* _Exercise aim_
Only these lines of the data below are wanted: the one with "và thân thiện, không", the one with "Thân thiện trên mobile", and any lines between them, each repeated exactly.

* _Task inputs_

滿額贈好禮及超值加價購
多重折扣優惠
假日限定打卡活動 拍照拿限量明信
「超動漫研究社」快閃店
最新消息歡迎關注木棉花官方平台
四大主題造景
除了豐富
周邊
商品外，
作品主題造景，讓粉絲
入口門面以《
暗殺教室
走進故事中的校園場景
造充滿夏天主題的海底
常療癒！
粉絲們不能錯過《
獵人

--

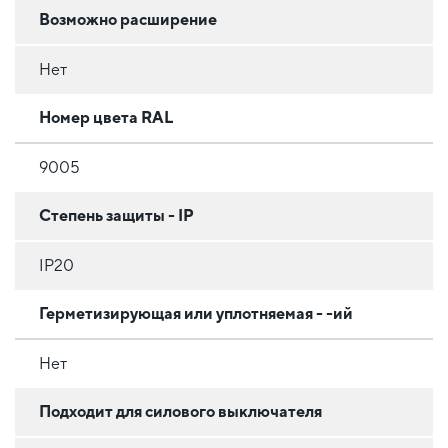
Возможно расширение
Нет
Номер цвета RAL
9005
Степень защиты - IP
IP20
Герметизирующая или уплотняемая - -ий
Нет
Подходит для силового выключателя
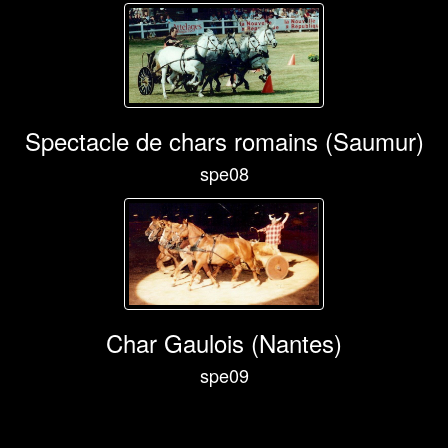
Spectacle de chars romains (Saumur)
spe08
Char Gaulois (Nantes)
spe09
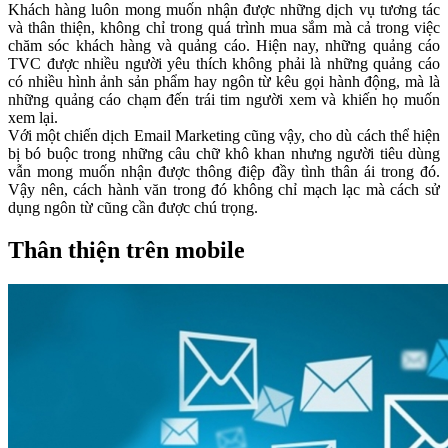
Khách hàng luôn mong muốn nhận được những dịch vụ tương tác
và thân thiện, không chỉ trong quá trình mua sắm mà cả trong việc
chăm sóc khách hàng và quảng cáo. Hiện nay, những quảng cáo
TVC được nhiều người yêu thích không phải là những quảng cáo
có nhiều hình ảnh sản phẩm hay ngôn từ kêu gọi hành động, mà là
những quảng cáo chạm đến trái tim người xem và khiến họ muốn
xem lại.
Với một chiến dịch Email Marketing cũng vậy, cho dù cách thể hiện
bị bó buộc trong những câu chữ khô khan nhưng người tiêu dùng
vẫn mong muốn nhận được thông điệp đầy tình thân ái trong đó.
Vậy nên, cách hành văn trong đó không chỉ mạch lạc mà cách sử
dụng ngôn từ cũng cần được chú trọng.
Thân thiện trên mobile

---

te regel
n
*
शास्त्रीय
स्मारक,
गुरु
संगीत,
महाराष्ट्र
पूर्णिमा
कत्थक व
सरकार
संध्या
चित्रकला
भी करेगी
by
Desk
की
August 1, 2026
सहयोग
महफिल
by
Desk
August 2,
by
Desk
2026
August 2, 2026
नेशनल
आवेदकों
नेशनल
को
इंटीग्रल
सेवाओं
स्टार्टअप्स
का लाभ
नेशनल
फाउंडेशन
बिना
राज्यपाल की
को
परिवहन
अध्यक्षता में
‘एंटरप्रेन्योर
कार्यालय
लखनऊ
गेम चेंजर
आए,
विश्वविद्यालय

* _Solution to this exercise_
và thân thiện, không chỉ trong quá trình mua sắm mà cả trong việc
chăm sóc khách hàng và quảng cáo. Hiện nay, những quảng cáo
TVC được nhiều người yêu thích không phải là những quảng cáo
có nhiều hình ảnh sản phẩm hay ngôn từ kêu gọi hành động, mà là
những quảng cáo chạm đến trái tim người xem và khiến họ muốn
xem lại.
Với một chiến dịch Email Marketing cũng vậy, cho dù cách thể hiện
bị bó buộc trong những câu chữ khô khan nhưng người tiêu dùng
vẫn mong muốn nhận được thông điệp đầy tình thân ái trong đó.
Vậy nên, cách hành văn trong đó không chỉ mạch lạc mà cách sử
dụng ngôn từ cũng cần được chú trọng.
Thân thiện trên mobile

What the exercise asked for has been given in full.